Now, for those familiar with the widely used international standard, ISO 14971:2019, Medical devices—Application of risk management to medical devices, AAMI’s CR is a must-have companion for risk management of AI- or ML-enabled medical systems and devices. “We intentionally structured the CR to be easy for people that know 14971 to use,” says Pat Baird, co-chair of the AAMI Artificial Intelligence Committee and senior regulatory specialist at Philips. 

Baird adds, “Readers are probably aware of the existing companion document, 24971, which provides guidance on how to use 14971. We modeled the structure of 34971 to be similar to a section in 24971 about risk management for in vitro diagnostics. The idea is that the risk management process is the same, and here are a few new ways that this particular technology can fail that you might not have thought about.”

Baird is part of a small task force of the AAMI Artificial Intelligence Committee that developed CR34971, which was reviewed by the full committee and by risk analysis experts at the British Standards Institute (BSI). The committee then approved the consensus-driven report. AAMI and BSI plan to use this CR as the basis for an AAMI technical report and a British Standard.

“We hope to complete the AAMI technical report and the BSI standard sometime this year,” says Joe Lewelling, senior advisor on content and strategy at AAMI. “The AAMI committee,” which includes clinical, manufacturing, regulatory, information technology, and risk management expertise, “is working hand in hand with a similarly focused BSI committee on these documents.”

Longer term, AAMI and BSI expect to propose these resources to the International Standards Organization as guidance, informative, or annex documents to ISO 14971 or ISO 24971.

Learning from Other Industries

To develop the CR,“we conducted a literature review for ML failures in multiple industries, in an attempt to learn from others that have gone before us,” Baird says. Additionally, the task force reviewed prepublication documents from ISO/IEC JTC 1 / SC 42, a subcommittee of a joint technical committee on artificial intelligence that is developing a series of horizontal (cross-sector) standards that address such issues as bias management.

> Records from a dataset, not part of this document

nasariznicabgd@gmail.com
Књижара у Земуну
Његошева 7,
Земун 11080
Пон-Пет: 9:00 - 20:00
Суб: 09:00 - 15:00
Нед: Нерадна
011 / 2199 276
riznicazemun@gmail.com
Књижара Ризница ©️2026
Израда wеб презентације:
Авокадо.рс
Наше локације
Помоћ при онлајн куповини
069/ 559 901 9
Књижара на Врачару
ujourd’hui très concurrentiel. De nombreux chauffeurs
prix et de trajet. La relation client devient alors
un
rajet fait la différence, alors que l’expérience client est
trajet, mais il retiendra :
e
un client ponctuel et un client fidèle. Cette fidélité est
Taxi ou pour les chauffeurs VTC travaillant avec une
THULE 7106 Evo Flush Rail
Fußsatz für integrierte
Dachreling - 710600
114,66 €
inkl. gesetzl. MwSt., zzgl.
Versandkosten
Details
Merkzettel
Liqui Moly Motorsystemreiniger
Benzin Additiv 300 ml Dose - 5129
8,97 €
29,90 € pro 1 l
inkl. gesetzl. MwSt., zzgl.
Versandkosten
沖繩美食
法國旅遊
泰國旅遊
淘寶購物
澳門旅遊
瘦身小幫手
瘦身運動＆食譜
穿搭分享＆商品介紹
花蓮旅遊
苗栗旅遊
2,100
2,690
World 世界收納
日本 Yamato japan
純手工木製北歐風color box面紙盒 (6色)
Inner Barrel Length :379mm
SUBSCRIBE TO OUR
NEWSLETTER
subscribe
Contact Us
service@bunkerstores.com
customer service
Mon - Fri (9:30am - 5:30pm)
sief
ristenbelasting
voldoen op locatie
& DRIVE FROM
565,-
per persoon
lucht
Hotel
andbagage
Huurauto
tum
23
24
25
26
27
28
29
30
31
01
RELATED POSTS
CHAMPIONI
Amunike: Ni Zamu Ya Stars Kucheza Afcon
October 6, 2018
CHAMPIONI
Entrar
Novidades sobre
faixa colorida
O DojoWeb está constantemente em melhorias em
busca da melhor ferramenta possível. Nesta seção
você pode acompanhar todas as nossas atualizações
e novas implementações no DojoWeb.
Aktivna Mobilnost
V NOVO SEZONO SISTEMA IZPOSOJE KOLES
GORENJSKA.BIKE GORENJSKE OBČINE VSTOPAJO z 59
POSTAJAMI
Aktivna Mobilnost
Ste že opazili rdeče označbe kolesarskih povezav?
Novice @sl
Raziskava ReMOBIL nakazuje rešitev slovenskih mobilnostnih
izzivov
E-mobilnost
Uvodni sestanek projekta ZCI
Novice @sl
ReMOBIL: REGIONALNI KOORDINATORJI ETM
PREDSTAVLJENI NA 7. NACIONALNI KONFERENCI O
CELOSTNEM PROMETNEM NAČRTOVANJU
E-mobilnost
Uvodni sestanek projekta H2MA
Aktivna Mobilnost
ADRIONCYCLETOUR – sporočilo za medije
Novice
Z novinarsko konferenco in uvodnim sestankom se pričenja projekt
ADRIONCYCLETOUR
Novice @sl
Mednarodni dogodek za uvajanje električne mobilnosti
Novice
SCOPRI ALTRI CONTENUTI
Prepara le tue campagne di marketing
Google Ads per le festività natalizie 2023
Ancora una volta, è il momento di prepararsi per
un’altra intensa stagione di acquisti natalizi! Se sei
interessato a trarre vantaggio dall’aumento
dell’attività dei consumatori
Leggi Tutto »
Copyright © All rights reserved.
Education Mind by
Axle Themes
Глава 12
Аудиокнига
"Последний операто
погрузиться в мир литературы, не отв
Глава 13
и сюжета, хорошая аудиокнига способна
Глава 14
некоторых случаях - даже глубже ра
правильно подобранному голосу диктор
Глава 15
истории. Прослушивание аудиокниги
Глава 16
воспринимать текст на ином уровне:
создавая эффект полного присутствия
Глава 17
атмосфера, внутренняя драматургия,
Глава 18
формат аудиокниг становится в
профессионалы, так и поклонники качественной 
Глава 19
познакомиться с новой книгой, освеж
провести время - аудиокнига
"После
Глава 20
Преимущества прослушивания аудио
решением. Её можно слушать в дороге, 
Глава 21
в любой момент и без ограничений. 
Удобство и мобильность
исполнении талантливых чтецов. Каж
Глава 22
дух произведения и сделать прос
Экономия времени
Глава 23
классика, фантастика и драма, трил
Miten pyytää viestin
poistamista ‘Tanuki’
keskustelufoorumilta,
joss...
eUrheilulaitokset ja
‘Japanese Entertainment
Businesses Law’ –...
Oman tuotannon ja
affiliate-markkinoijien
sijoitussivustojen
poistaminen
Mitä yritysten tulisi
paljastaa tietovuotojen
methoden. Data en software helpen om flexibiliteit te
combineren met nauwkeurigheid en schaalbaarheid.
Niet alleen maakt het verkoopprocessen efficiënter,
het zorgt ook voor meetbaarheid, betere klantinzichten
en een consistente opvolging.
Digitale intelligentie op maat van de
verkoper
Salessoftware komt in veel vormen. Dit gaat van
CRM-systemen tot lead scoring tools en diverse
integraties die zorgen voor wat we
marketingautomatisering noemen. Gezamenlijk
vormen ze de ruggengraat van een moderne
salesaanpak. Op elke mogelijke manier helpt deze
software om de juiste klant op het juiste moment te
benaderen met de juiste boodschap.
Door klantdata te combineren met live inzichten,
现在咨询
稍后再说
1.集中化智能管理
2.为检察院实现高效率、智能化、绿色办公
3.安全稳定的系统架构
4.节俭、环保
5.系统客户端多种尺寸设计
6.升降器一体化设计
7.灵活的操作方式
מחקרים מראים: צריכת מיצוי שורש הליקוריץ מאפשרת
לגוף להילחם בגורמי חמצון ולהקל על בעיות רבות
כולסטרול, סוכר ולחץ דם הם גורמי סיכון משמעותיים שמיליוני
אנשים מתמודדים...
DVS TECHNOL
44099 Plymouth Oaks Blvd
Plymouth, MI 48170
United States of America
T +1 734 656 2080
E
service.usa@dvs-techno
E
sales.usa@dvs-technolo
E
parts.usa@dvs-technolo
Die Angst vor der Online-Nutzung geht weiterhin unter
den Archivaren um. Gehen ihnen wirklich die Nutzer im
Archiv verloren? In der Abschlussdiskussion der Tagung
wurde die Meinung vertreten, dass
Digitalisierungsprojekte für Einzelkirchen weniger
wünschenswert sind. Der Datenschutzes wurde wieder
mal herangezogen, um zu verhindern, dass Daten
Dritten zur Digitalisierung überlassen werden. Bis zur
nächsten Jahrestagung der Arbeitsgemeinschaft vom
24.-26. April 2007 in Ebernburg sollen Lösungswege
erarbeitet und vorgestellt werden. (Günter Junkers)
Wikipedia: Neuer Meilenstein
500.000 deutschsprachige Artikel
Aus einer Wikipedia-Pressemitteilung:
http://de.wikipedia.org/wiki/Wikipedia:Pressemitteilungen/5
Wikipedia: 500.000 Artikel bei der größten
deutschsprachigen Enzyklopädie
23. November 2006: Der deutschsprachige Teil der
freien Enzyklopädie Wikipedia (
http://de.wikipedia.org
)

The CR offers insights into how risk management systems and processes can be adapted for AI and ML medical devices. It also details safety-related characteristics and considerations in five areas:

  1. Data management
  2. Bias
  3. Data storage, security, and privacy
  4. Overtrust
  5. Adaptive systems

The CR includes informative annexes covering the risk management process, risk management examples, considerations for autonomous systems, and personnel qualifications. For example, personnel qualifications apply to people developing AI- or ML-enabled products. 

“One of the things we noticed in the literature about ML systems is that many times failures occurred because, although the development team had data, they didn’t have knowledge,” Baird says. “Developers had logical assumptions regarding the use of their product, but the reality was different, leading to failure. To be successful, we really need to understand the context of use and leverage the wisdom around us. We felt it was important to stress this point when discussing risk management.”

AAMI’s Next Steps

The AAMI Artificial Intelligence Committee is now turning its attention to other issues that warrant exploration and consensus, such as change control for systems that continue to learn over time.

“The use of ML in healthcare has the potential make significant improvements in the delivery of healthcare, but only if those products are safe and effective,” Baird says. “So, the logical first step is to address safety-related concerns. New technologies always introduce new risks, and good risk management is obviously a key driver for the medical device sector. We always put safety first, and improvements to performance can come a little later.”